What the exercise asks: Check every line of the entries for the string "Wahrnehmung" and return the ones that contain it.

[Page-level text extractions]
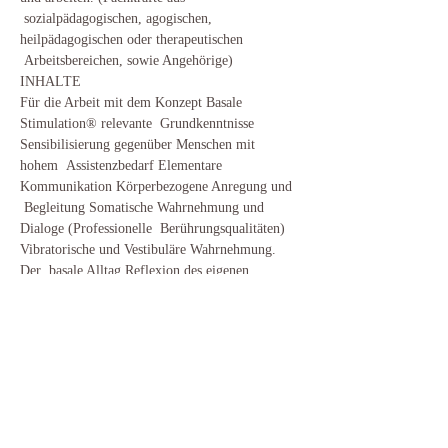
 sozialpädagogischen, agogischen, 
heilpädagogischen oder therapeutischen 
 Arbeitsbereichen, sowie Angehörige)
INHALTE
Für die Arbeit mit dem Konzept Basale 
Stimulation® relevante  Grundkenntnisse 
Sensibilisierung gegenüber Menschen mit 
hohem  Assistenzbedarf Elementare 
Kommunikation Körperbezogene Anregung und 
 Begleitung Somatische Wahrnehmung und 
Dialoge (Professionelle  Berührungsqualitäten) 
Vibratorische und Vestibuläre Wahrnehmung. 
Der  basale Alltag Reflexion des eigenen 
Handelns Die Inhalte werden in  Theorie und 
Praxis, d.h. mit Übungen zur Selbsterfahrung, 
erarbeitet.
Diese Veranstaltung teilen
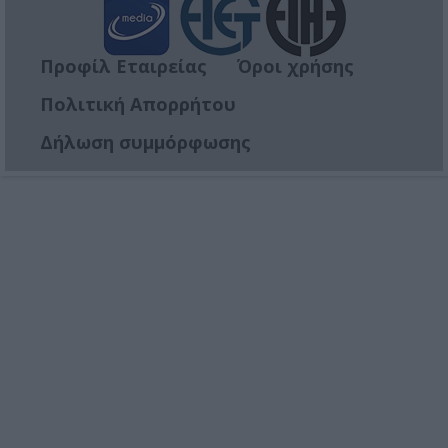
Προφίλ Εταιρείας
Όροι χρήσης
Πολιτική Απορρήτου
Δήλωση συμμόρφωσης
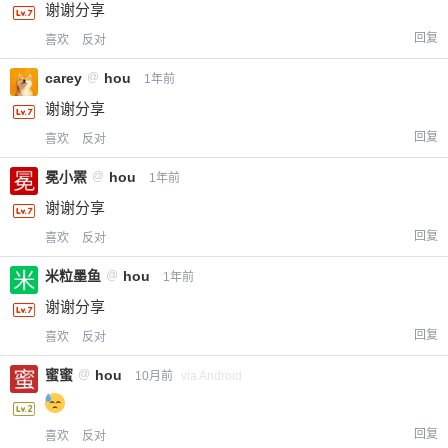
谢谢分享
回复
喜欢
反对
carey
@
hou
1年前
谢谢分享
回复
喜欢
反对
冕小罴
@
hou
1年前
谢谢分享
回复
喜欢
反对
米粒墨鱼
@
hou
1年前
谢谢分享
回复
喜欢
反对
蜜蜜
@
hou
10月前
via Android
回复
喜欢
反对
---
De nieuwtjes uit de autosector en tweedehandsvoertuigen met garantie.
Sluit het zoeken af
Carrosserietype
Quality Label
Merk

Answer box:
 Begleitung Somatische Wahrnehmung und 
Vibratorische und Vestibuläre Wahrnehmung. 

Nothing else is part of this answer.